Week 11:
Data Analysis in Practice

Motivation

Our goal in this course is to teach tools and processes for analyzing data to inform decision-making.

You now have some tools for data analysis.

Today, let’s revisit the process.

How do we get from question to answer?

Agenda

Finding patterns in convenience store sales

Project 2: Q&A

Project Context

Who am I?

I’m a researcher interested in store-level variation in product offerings, consumer behavior, and store performance across the U.S. convenience store sector.

I focus on how retail format, customer base, and product mix interact across locations.

Who are you?

Scenario: A supplier of packaged snacks or beverages wants to know which types of stores would be best targets for a new product line.

What is my research question?

Can we identify meaningful segments of convenience stores based on transaction-level data?

This leads to sub-questions like:

Are there distinguishable store clusters based on number of customers, product diversity, and fuel share?
How do consumer shopping patterns vary across those clusters?
How are clusters positioned across the United States?

Why does it matter?

Understanding store segments helps us:

Identify business strategies that different store types pursue (e.g., fuel-heavy vs. product-diverse)
Highlight variation in access to different products, which matters for consumer choice
Support targeted business decisions, like vendor partnerships or tailored promotions
Potentially link to spatial inequities in access to goods and services

How do I answer it?

I use a cluster analysis of national convenience store data:

Data: Transaction-level data linked to store and product characteristics
Variables: Total sales, unique customers, product diversity, fuel share, and chain size
Method: K-means clustering on log-transformed and scaled variables
Interpretation: Examine features of each cluster to understand differences in store types

EDA (Cluster Analysis)

Read In Data

# Read in the shopper_info dataset
# This dataset contains detailed information on shoppers and their transactions for July 2023
shopper_info <- read_csv("https://csu-arec-330.github.io/materials/unit_02/inputs/shopper_info.csv")

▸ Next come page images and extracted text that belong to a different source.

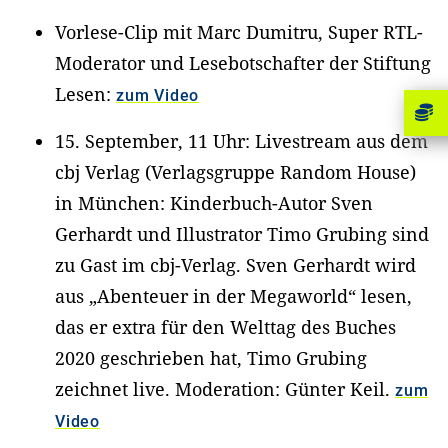
Vorlese-Clip mit Marc Dumitru, Super RTL-
Moderator und Lesebotschafter der Stiftung
Lesen:
zum Video
15. September, 11 Uhr: Livestream aus dem
cbj Verlag (Verlagsgruppe Random House)
in München: Kinderbuch-Autor Sven
Gerhardt und Illustrator Timo Grubing sind
zu Gast im cbj-Verlag. Sven Gerhardt wird
aus „Abenteuer in der Megaworld“ lesen,
das er extra für den Welttag des Buches
2020 geschrieben hat, Timo Grubing
zeichnet live. Moderation: Günter Keil.
zum
Video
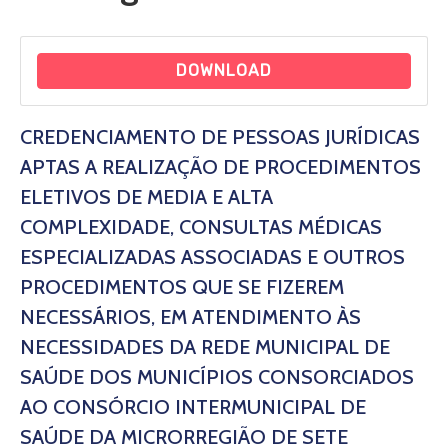
DOWNLOAD
CREDENCIAMENTO DE PESSOAS JURÍDICAS
APTAS A REALIZAÇÃO DE PROCEDIMENTOS
ELETIVOS DE MEDIA E ALTA
COMPLEXIDADE, CONSULTAS MÉDICAS
ESPECIALIZADAS ASSOCIADAS E OUTROS
PROCEDIMENTOS QUE SE FIZEREM
NECESSÁRIOS, EM ATENDIMENTO ÀS
NECESSIDADES DA REDE MUNICIPAL DE
SAÚDE DOS MUNICÍPIOS CONSORCIADOS
AO CONSÓRCIO INTERMUNICIPAL DE
SAÚDE DA MICRORREGIÃO DE SETE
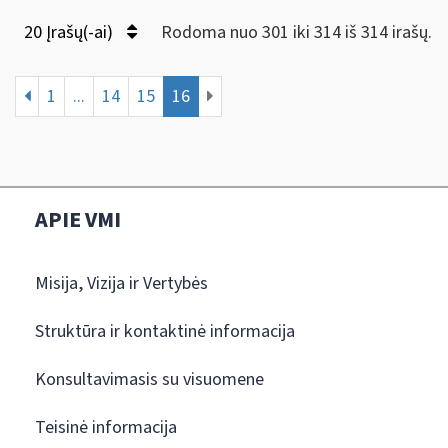
20 Įrašų(-ai)
Rodoma nuo 301 iki 314 iš 314 irašų.
1
...
14
15
16
APIE VMI
Misija, Vizija ir Vertybės
Struktūra ir kontaktinė informacija
Konsultavimasis su visuomene
Teisinė informacija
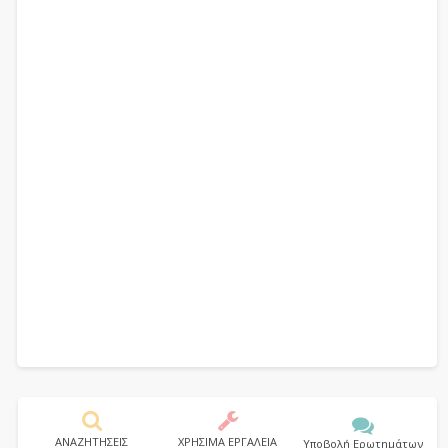
ΑΝΑΖΗΤΗΣΕΙΣ
ΧΡΗΣΙΜΑ ΕΡΓΑΛΕΙΑ
Υποβολή Ερωτημάτων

# Separate data file with shopper ID and their zipcode
shopper_zip <- read_csv("https://csu-arec-330.github.io/materials/unit_02/inputs/shopper_zip.csv")

# Read in the GTIN dataset
# This file links products to their Global Trade Item Numbers, akin to SKUs or UPCs
gtin <- read_csv("https://csu-arec-330.github.io/materials/unit_02/inputs/gtin.csv")

# Read in the store_info dataset
# Contains details about each store, linkable to shopper_info via store_id
store_info <- read_csv("https://csu-arec-330.github.io/materials/unit_02/inputs/store_info.csv")

Clean the Data

# Join the data frames together
store_shopper_gtin_left <- left_join(store_info, shopper_info, by = "store_id") %>%
  left_join(gtin, by = "gtin")

# Look at the raw count of observations after join
total_observations <- nrow(store_shopper_gtin_left)
print(paste0("Total observations of raw data: ", total_observations))

[1] "Total observations of raw data: 161906"

# Look at the number of distinct store id's prior to cleaning the data
store_count_raw <- length(unique(store_shopper_gtin_left$store_id))
print(paste0("Count of distinct stores in raw data: ", store_count_raw))

[1] "Count of distinct stores in raw data: 23570"

# Clean and transform the raw data
clean_data <- store_shopper_gtin_left %>%

    # Remove observations with negative or zero unit price (e.g., returns or invalid entries)
  filter(unit_price > 0) %>% 
  
  # Remove observations of stores missing shopper IDs
  filter(!is.na(shopper_id)) %>%
  
  # Calculate total spending per line item
  mutate(total = unit_price * unit_quantity) %>%
  
  # Convert transaction_set_id and transaction_item_id to integers without decimals
  mutate(transaction_set_id = format(transaction_set_id, scientific = FALSE, trim = TRUE), 
         transaction_item_id = format(transaction_item_id, scientific = FALSE, trim = TRUE)) %>%
  
  # Arrange data by store_id and zip_code
  arrange(store_id, zip_code)

What is my Unit of Analysis?

# Check how many distinct shoppers are in the clean dataset
unit_of_analysis <- length(unique(clean_data$store_id))
print(paste0("Unit of analysis (store-level): ", unit_of_analysis))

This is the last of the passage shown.